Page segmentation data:
········
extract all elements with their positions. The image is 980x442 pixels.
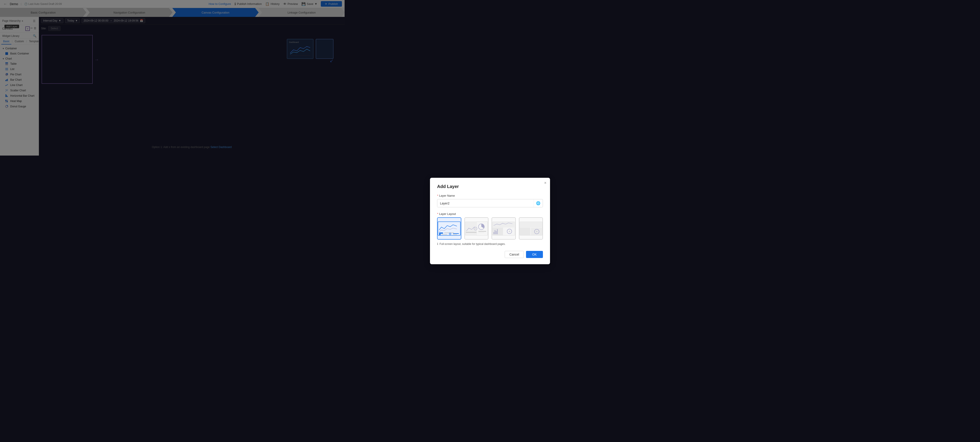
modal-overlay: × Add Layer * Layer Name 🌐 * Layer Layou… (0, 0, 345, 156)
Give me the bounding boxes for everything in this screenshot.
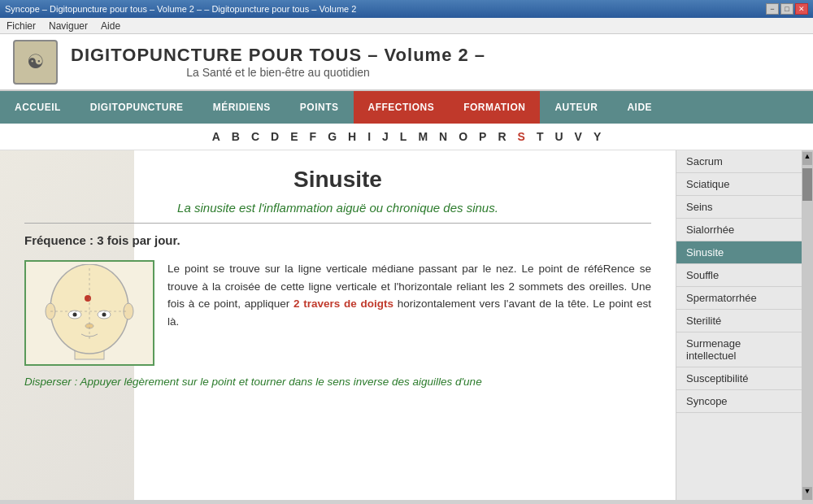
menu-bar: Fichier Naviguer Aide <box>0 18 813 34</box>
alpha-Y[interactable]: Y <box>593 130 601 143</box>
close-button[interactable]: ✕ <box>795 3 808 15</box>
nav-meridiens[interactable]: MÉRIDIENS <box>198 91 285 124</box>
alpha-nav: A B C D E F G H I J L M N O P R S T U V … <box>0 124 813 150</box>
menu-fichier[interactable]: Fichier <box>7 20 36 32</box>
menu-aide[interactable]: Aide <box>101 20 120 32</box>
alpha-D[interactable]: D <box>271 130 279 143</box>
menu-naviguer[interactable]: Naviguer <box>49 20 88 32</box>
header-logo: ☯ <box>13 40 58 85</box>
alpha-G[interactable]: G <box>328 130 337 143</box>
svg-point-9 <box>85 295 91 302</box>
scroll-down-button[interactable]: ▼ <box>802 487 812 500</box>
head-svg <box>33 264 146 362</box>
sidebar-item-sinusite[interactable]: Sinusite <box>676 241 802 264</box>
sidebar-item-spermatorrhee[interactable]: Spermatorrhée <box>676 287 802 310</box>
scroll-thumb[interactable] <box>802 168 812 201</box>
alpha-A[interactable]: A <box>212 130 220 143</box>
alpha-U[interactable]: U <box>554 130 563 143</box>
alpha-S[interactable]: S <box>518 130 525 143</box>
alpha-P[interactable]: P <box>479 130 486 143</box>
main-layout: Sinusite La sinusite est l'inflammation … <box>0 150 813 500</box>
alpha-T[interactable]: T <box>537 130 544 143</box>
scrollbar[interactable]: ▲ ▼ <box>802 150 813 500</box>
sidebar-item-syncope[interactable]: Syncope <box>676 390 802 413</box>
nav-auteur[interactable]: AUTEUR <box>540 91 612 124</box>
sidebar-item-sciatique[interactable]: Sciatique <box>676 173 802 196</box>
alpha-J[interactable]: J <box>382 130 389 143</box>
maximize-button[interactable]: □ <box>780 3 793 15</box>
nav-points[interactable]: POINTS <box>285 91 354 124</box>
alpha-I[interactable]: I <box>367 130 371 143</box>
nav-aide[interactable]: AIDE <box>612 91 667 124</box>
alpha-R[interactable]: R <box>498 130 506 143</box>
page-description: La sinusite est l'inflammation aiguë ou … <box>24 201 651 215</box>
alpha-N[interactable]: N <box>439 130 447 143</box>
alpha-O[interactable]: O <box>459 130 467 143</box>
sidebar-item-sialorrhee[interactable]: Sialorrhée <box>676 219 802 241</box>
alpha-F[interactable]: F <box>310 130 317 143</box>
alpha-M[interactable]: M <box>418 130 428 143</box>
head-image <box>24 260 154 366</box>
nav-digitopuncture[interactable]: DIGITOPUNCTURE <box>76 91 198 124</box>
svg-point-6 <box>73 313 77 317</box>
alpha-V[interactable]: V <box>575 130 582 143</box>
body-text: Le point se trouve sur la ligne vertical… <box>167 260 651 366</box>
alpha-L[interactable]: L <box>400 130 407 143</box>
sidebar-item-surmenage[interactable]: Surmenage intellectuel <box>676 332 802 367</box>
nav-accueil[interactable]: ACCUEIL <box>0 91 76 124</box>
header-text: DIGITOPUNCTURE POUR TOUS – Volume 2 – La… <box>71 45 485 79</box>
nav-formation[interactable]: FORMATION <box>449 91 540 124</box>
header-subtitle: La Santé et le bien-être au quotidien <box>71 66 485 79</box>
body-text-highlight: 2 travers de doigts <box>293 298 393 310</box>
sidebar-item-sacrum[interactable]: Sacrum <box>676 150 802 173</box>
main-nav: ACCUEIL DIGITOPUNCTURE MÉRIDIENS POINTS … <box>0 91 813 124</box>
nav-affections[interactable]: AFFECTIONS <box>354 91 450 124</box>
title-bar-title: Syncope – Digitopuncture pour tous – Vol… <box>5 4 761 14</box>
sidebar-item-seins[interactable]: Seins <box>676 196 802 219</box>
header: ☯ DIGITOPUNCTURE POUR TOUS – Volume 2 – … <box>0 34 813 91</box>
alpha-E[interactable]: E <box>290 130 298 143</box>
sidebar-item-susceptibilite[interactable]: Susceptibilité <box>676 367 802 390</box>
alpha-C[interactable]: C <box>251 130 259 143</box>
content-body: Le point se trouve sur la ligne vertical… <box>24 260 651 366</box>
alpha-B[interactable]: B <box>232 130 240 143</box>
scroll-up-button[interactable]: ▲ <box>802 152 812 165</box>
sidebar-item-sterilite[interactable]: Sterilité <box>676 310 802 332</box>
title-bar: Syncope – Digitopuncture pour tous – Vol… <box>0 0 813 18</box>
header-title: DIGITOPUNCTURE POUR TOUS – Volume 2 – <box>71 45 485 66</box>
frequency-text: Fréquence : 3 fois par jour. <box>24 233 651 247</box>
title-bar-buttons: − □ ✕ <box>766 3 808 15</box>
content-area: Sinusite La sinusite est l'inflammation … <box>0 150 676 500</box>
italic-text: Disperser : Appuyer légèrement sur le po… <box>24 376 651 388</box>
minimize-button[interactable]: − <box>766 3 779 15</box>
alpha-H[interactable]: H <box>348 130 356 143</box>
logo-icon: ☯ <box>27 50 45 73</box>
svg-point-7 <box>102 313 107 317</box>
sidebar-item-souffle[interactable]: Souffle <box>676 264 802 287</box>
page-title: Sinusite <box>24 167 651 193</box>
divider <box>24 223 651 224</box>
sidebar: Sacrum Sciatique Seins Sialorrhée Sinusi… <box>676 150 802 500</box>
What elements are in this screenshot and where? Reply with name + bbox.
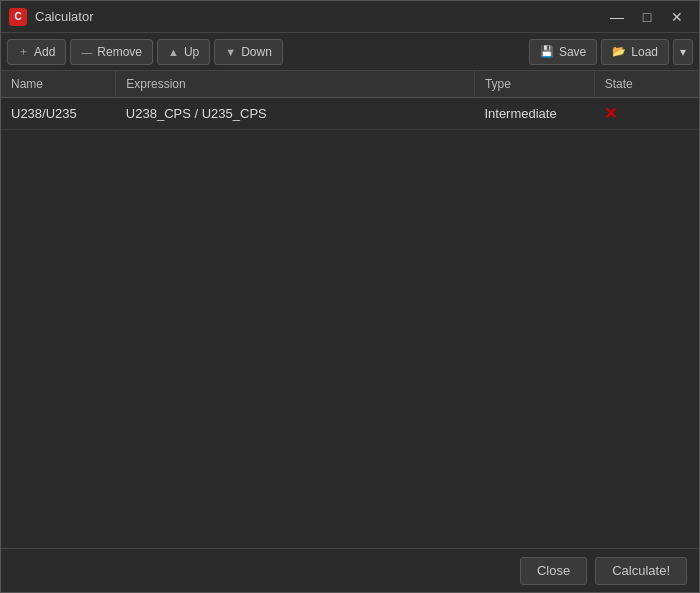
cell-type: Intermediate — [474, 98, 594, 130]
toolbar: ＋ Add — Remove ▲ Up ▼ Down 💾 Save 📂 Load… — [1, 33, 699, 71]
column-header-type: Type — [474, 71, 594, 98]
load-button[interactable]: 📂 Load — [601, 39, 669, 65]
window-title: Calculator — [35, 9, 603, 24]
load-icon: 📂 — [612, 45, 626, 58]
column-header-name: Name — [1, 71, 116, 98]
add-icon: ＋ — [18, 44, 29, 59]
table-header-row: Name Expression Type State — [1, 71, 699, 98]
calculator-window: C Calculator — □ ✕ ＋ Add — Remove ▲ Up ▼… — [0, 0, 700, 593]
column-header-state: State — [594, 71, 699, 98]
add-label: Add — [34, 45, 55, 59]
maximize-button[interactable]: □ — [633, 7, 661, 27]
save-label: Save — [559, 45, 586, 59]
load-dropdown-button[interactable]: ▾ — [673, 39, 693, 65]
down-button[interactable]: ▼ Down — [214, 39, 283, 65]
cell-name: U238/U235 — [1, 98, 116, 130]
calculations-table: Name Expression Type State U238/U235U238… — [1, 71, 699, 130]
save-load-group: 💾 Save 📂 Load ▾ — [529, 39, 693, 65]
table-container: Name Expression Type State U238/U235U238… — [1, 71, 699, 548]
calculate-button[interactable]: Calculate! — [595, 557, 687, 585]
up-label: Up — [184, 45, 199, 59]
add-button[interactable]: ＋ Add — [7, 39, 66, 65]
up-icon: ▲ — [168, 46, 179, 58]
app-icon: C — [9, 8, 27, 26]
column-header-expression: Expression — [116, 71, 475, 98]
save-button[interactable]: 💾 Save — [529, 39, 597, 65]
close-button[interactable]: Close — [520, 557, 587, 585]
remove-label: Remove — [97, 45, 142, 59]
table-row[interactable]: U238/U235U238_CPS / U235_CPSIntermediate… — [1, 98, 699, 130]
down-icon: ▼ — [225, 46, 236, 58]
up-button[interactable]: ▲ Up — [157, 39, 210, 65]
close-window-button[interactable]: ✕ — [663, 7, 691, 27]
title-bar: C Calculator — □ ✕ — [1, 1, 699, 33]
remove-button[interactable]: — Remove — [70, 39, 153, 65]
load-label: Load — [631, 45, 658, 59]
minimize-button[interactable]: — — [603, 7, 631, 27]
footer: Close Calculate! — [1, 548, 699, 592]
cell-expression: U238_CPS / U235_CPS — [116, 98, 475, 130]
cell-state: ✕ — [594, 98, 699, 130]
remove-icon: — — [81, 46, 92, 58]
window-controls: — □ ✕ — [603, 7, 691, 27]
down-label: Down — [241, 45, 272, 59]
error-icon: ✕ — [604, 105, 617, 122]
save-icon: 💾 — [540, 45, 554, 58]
········
Assigned task: Copy each line above holding "Naviguer".

Task answer:
menu-bar: Fichier Naviguer Aide <box>0 18 813 34</box>
menu-naviguer[interactable]: Naviguer <box>49 20 88 32</box>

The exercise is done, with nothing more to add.